4.3.2.1 Review
4.3.2.1 is the latest film from Noel Clarke, whose career has been a runaway success these past few years. Last year Clarke was the winner of the Orange Rising Star award following a host of acting roles and also his work on Kidulthood (which he wrote) and Adulthood (which he wrote and directed) and 4.3.2.1 sees Clarke co-directing, writing and starring.
The tagline line to 4.3.2.1 is “4 Girls, 3 Days, 2 Cities, 1 Chance” and the four ‘girls’ in question are Jo (Emma Roberts), Cassandra (Tasmin Egerton), Kerrys (Shanika Warren-Markland) and Shannon (Ophelia Lovibond). Using a muddled structure Clarke focuses on these four girls individually over three days, essentially restarting the film three times in order to tell each one of their stories. There are obviously many overlaps and the overarching plot surrounds a bag of diamonds, the result of a high profile heist, that end up in the girl’s possession.
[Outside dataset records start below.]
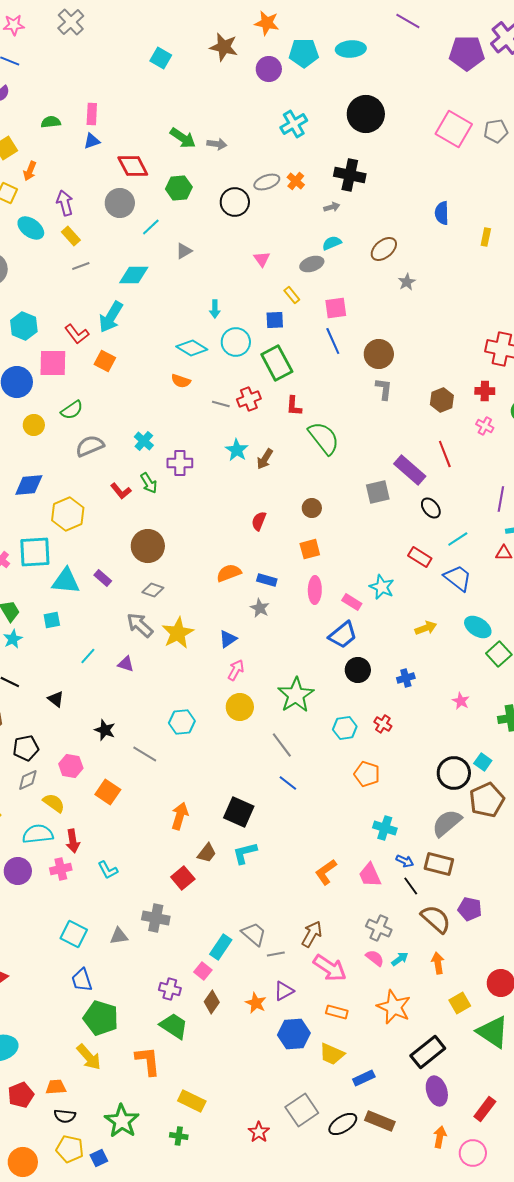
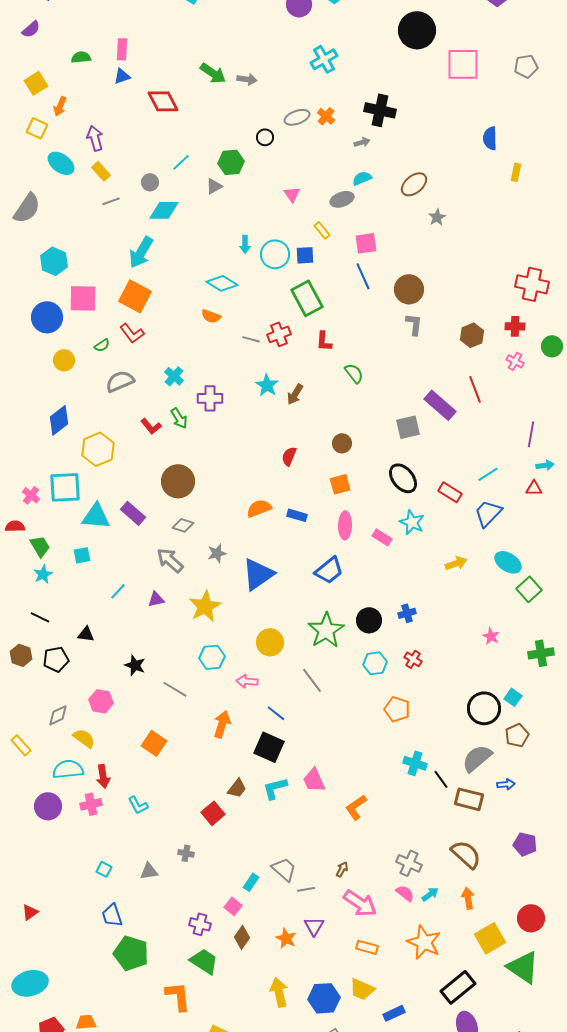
black circle: (366, 114) -> (417, 30), moved
pink square: (454, 129) -> (463, 64), moved, turned -30
green hexagon: (179, 188) -> (231, 162), moved
black circle: (235, 202) -> (265, 137), size x0.6
gray circle: (120, 203) -> (150, 182), moved, size x0.6
blue semicircle: (442, 213) -> (490, 138), moved
red L-shape: (77, 334) -> (132, 333), moved
cyan circle: (236, 342) -> (275, 254), moved
orange square: (105, 361) -> (135, 296), size x1.5
green semicircle: (72, 410) -> (102, 345), size x0.7
green semicircle: (324, 438) -> (354, 373), size x0.6
blue diamond: (29, 485) -> (59, 420), turned -32
black ellipse: (431, 508) -> (403, 478), moved, size x1.4
purple rectangle: (103, 578) -> (133, 513), size x1.4
blue trapezoid: (458, 578) -> (488, 513), turned -84
gray star: (260, 608) -> (217, 553), moved, turned 30
yellow star: (178, 633) -> (205, 606), moved
blue trapezoid: (343, 635) -> (329, 570), moved
blue triangle: (228, 639) -> (258, 574), size x1.8
purple triangle: (126, 664) -> (156, 599), turned -30
pink arrow: (236, 670) -> (247, 681), moved, turned -115
black circle: (358, 670) -> (369, 620), moved
blue cross: (406, 678) -> (407, 613), moved
black triangle: (56, 699) -> (86, 634), turned -30
black pentagon: (26, 748) -> (56, 659), moved
blue line: (288, 783) -> (276, 713), moved
orange square: (108, 792) -> (154, 743), moved
brown pentagon: (487, 800) -> (517, 735), size x0.7
orange arrow: (180, 816) -> (222, 724), moved
blue arrow: (405, 861) -> (506, 784), moved, turned -30
pink trapezoid: (370, 875) -> (314, 780), moved
black line: (411, 886) -> (441, 779), moved
purple pentagon: (470, 909) -> (525, 844), moved
gray cross: (156, 918) -> (186, 853), size x0.6
cyan square: (74, 934) -> (104, 869), size x0.6
brown arrow: (312, 934) -> (342, 869), size x0.6
cyan rectangle: (221, 947) -> (251, 882), size x0.7
purple triangle: (284, 991) -> (314, 926), turned -30
yellow square: (460, 1003) -> (490, 938), size x1.4
blue hexagon: (294, 1034) -> (324, 998), moved
yellow arrow: (89, 1057) -> (279, 992), moved, turned -152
Along the way there are sub-plots involving internet boyfriends, broken families, house parties and even a plot line surrounding an abortion that is painfully mishandled by Clarke. Despite all these elements being thrown together the film is completely emotionally vacuous and Clarke comes across like a child, constantly showing off and trying to impress. There is even a line when a character comments, for no apparent reason, that Tee (Noel Clarke’s character) probably has a big penis. The line’s not at all funny, totally incongruous and weird when one considers that Noel Clarke wrote that line for a female character to say about a character he was playing.
There also minor roles for Ben Miller, Michelle Ryan and Kevin Smith (yes, that Kevin Smith) who all do adequate jobs but clearly have little to work with. Probably most surprising is Smith who is actually quite good in the film and there is an almost funny scene which takes place on an aeroplane, the comedy aided by knowledge of his recent issues with Southwest Airlines.
The four female protagonists though are poorly drawn one dimensional characters and whenever Clarke attempts to add anything as complicated as emotional depth or complexity to them he fails abysmally and sequences where this is attempted come off as clumsy, often awkward and hard to watch. The way the characters are treated is unbelievably obnoxious, insulting and frequently misogynistic and judging by the laughter during these scenes emanating from the back row of cast and crew in the screening I attended I can only assume that it was supposed to be funny. It was not. When the characters actually suffer real emotional trauma it is no way believable though and feels shoe-horned into the plot to somehow legitamise them as real characters.
Perhaps the most excruiating character to watch is Kerrys who is described on the film’s official site as “a one woman crusade fighting for female liberation”. You can spot which one she is on the poster, she’s wearing a bikini and has ‘slut’ tattooed on her stomach. She is sadly not a strong female character “fighting for female liberation”, she is obnoxious, unlikeable, wooden and cartoonishly drawn.
Aside from the problems that Clarke has with creating believable characters and characters that we would want to spend more than three minutes with without blowing out our brains, the film is also a complete and utter mess. Loud bursts of music and frenetic editing make the film an incredibly tiresome watch and I’m sure the array of out of focus shots were a deliberate choice but I have no idea why.
Sadly I suspect that my words will have little effect on fans of Clarke but this film is a horrible, obnoxious and idiotic waste of two hours. It puts me in mind of the worst fast food – it’s cheap, unsatisfying, the packaging is flashy and garish and everyone knows that there’s no real substance or quality but people will continue to swallow the rubbish down and pay for the privilege. This is not about snobbishness or elitism but simply taste and quality. Why watch this poor excuse for a film when you can sample the wonderful delights that cinema has to offer.